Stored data
★ ★ ★ ★ ★ ★ ★

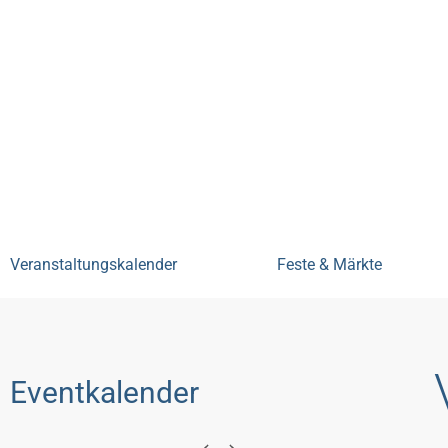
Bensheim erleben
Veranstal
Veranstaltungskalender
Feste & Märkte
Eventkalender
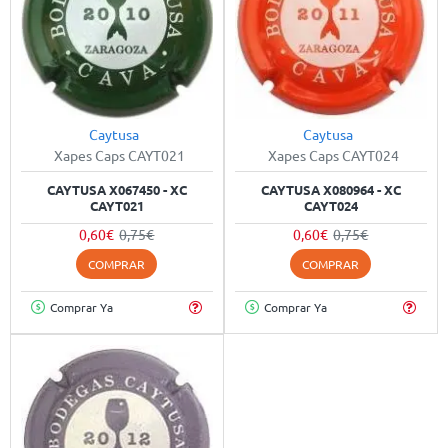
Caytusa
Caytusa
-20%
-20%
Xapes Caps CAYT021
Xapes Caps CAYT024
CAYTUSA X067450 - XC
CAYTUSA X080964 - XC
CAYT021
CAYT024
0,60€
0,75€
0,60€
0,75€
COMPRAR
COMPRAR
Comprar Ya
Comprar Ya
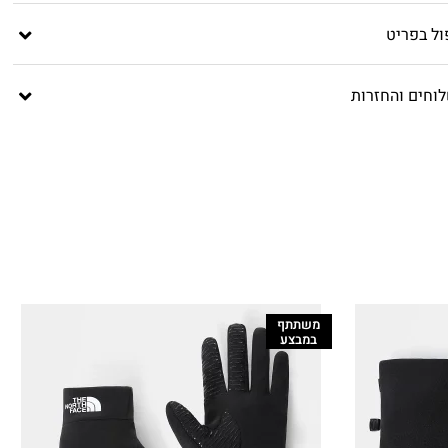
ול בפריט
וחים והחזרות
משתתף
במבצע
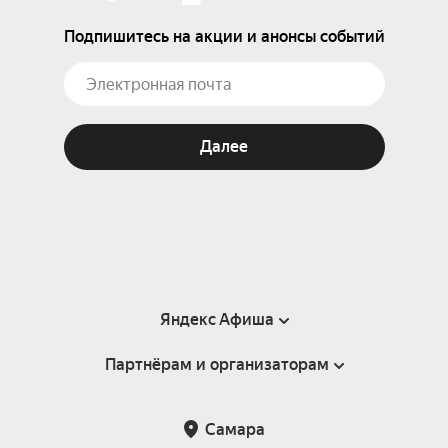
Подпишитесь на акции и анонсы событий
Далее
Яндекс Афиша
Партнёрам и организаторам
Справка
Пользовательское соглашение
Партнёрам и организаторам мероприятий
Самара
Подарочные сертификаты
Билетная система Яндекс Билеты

★ ★ ★ ★ ★ ★ ★

Your goal: Since the copy should hold text only, set down each record exactly and leave the pictures out.

Output for this exercise:
Bensheim erleben
Veranstal
Veranstaltungskalender
Feste & Märkte
Eventkalender
Caytusa
Caytusa
-20%
-20%
Xapes Caps CAYT021
Xapes Caps CAYT024
CAYTUSA X067450 - XC
CAYTUSA X080964 - XC
CAYT021
CAYT024
0,60€
0,75€
0,60€
0,75€
COMPRAR
COMPRAR
Comprar Ya
Comprar Ya
ול בפריט
וחים והחזרות
משתתף
במבצע
Подпишитесь на акции и анонсы событий
Далее
Яндекс Афиша
Партнёрам и организаторам
Справка
Пользовательское соглашение
Партнёрам и организаторам мероприятий
Самара
Подарочные сертификаты
Билетная система Яндекс Билеты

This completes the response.